We estimated the uncertainties in the HIST-ETAS parameters at each location following the method outlined in Ueda et al. (2021). We first resampled the data 100 times by randomly extracting 90% of the earthquake data used in this analysis. Note that we did not exclude the M9 mainshock from the resampled data set. We then applied the HIST-ETAS model to each resampled dataset and estimated the spatial patterns of the five seismicity parameters. We note that the reference parameters (\(\widehat{\mu }\), \(\widehat{K}\), \(\widehat{\alpha }\), \(\widehat{p}\), and \(\widehat{q}\)) may vary significantly among the 100 resampled datasets owing to the trade-offs between each parameter. Herak et al. (2001) investigated the interdependence of the ETAS model parameters using the aftershock sequences of the 1996 Ston-Slano earthquake and highlighted that the degree of correlation can be large, especially for pairs of aftershock parameters. Therefore, we normalized the model parameters by dividing the reference parameters estimated from each resampled dataset, and then calculated the standard deviation of \(\vartheta \left(x,y\right)/\text{ln}10\) (common logarithm of the normalized parameter) at each location to evaluate the significance of the relative differences in each parameter, independent of the trade-offs between parameters.

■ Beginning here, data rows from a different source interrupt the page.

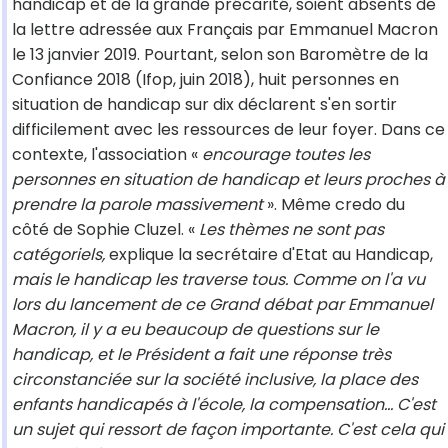
handicap et de la grande précarité, soient absents de
la lettre adressée aux Français par Emmanuel Macron
le 13 janvier 2019. Pourtant, selon son Baromètre de la
Confiance 2018 (Ifop, juin 2018), huit personnes en
situation de handicap sur dix déclarent s'en sortir
difficilement avec les ressources de leur foyer. Dans ce
contexte, l'association «
encourage toutes les
personnes en situation de handicap et leurs proches à
prendre la parole massivement
». Même credo du
côté de Sophie Cluzel. «
Les thèmes ne sont pas
catégoriels,
explique la secrétaire d'Etat au Handicap,
mais le handicap les traverse tous. Comme on l'a vu
lors du lancement de ce Grand débat par Emmanuel
Macron, il y a eu beaucoup de questions sur le
handicap, et le Président a fait une réponse très
circonstanciée sur la société inclusive, la place des
enfants handicapés à l'école, la compensation... C'est
un sujet qui ressort de façon importante. C'est cela qui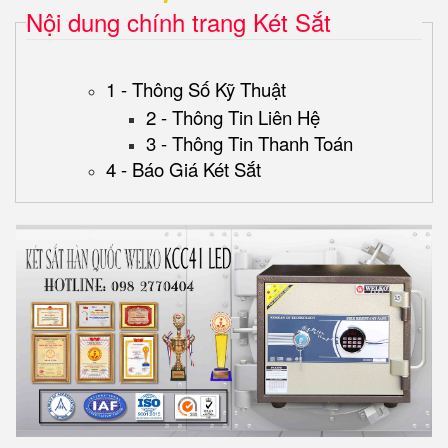
Nội dung chính trang Két Sắt
1 - Thông Số Kỹ Thuật
2 - Thông Tin Liên Hệ
3 - Thông Tin Thanh Toán
4 - Báo Giá Két Sắt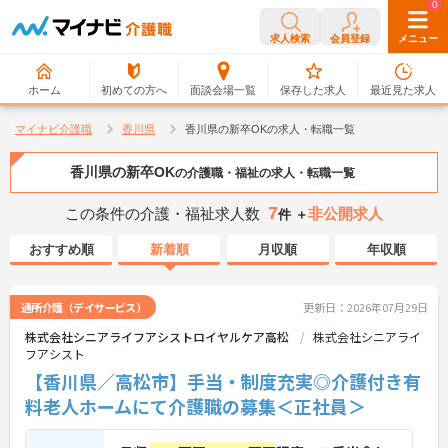
0
0
求人検索
会員登録
メニュー
ホーム
初めての方へ
面談会場一覧
保存した求人
最近見た求人
マイナビ介護職
香川県
香川県の新卒OKの求人・転職一覧
香川県の新卒OK
の介護職・福祉の求人・転職一覧
7
この条件の介護・福祉求人数
非公開求人
件 ＋
おすすめ順
新着順
月収順
年収順
通所介護（デイサービス）
更新日：2026年07月29日
株式会社シニアライフアシストロイヤルケア高松
株式会社シニアライ
フアシスト
【香川県／高松市】手当・制度充実◎介護付き有
料老人ホームにて介護職の募集＜正社員＞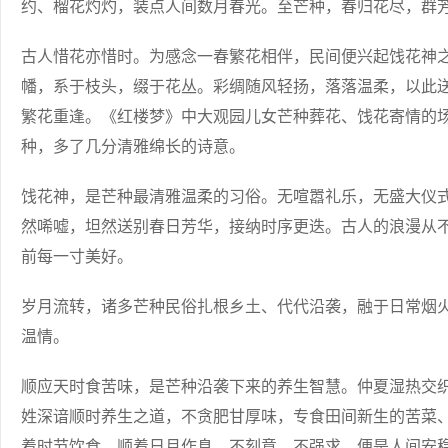
约、榴花灼灼，装点人间数月春光。至芒种，春归花尽，群
古人惜花亦惜时。为感念一春繁花相伴，民间便兴起饯花神
幡，系于枝头，缀于花丛。彩绸随风轻扬，落落温柔，以此
繁花重逢。《红楼梦》中大观园儿女芒种葬花、饯花寄情的
种，多了几分清雅绵长的诗意。
饯花神，是芒种最清雅温柔的习俗。无喧嚣礼乐，无盛大仪
然唏嘘，坦然送别春日芳华，接纳时序更迭。古人的浪漫从
前每一寸美好。
岁月流转，诸多芒种民俗扎根乡土、代代沿袭，融于日常烟
温情。
顺应天时食苦味，是芒种沿袭下来的养生智慧。仲夏湿热交
姓深谙顺时养生之道，不贪肥甘厚味，专食田间新生的苦菜
着时节饮食，顺着日月作息，不刻意、不强求，便是人间安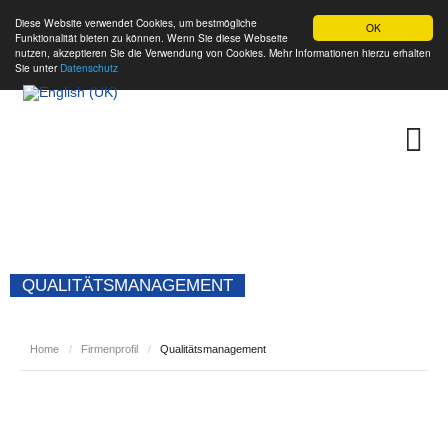
Diese Website verwendet Cookies, um bestmögliche
OK
Funktionalität bieten zu können. Wenn Sie diese Webseite
nutzen, akzeptieren Sie die Verwendung von Cookies. Mehr Informationen hierzu erhalten
Sie unter
Datenschutz
QUALITÄTSMANAGEMENT
Home
/
Firmenprofil
/
Qualitätsmanagement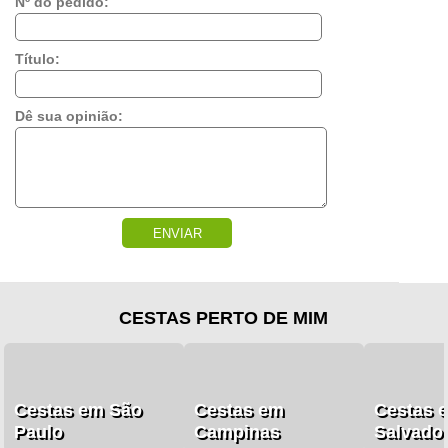
Nº do pedido:
Título:
Dê sua opinião:
ENVIAR
CESTAS PERTO DE MIM
Cestas em São
Cestas em
Cestas 
Paulo
Campinas
Salvado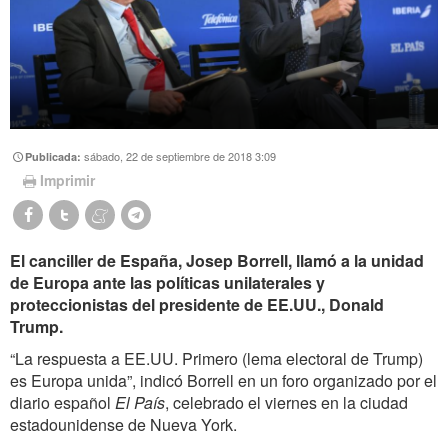
sábado, 22 de septiembre de 2018 3:09
Publicada:
Imprimir
El canciller de España, Josep Borrell, llamó a la unidad
de Europa ante las políticas unilaterales y
proteccionistas del presidente de EE.UU., Donald
Trump.
“La respuesta a EE.UU. Primero (lema electoral de Trump)
es Europa unida”, indicó Borrell en un foro organizado por el
diario español
El País
, celebrado el viernes en la ciudad
estadounidense de Nueva York.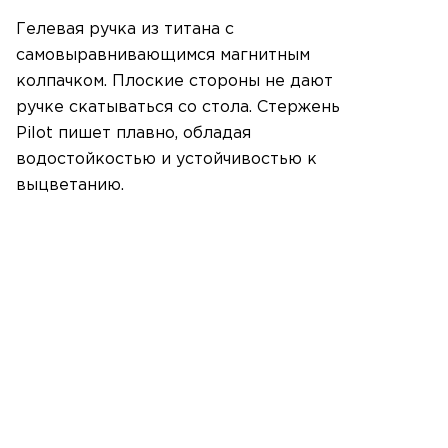
Гелевая ручка из титана с
самовыравнивающимся магнитным
колпачком. Плоские стороны не дают
ручке скатываться со стола. Стержень
Pilot пишет плавно, обладая
водостойкостью и устойчивостью к
выцветанию.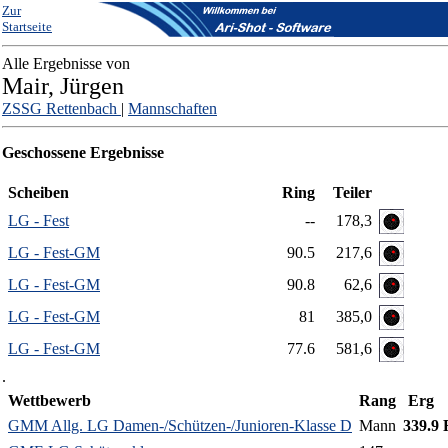
Zur
Startseite
Alle Ergebnisse von
Mair, Jürgen
ZSSG Rettenbach
|
Mannschaften
Geschossene Ergebnisse
Scheiben
Ring
Teiler
LG - Fest
--
178,3
LG - Fest-GM
90.5
217,6
LG - Fest-GM
90.8
62,6
LG - Fest-GM
81
385,0
LG - Fest-GM
77.6
581,6
.
Wettbewerb
Rang
Erg
GMM Allg. LG Damen-/Schützen-/Junioren-Klasse D
Mann
339.9 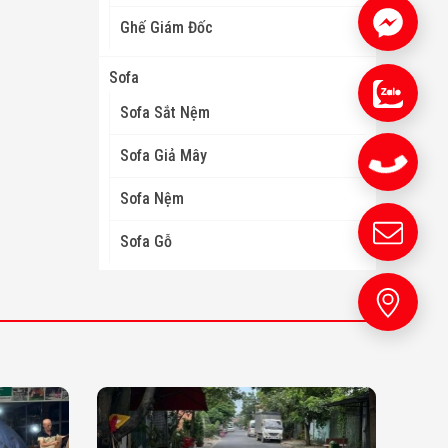
Ghế Giám Đốc
Sofa
Sofa Sắt Nệm
Sofa Giả Mây
Sofa Nệm
Sofa Gỗ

We used the JMA unified hypocenter catalog (the preliminary Determination of Epicenters) as the earthquake data in our analysis. We applied the HIST-ETAS model to the \({\text{M}}_{\text{j}} \ge 4.0\) earthquakes that occurred between the timing of the 2011 Tohoku-Oki mainshock (11 March 2011) and 20 February 2021 and were located at ≤100 km depth beneath Japan (20°–50°N, 120°–150°E). The \({\text{M}}_{\text{j}}\ge 6.0\) earthquakes that occurred since 1922 and the \({\text{M}}_{\text{j}}\ge 4.0\) earthquakes that occurred since February 2011 were used as the precursory occurrence history of the HIST-ETAS model.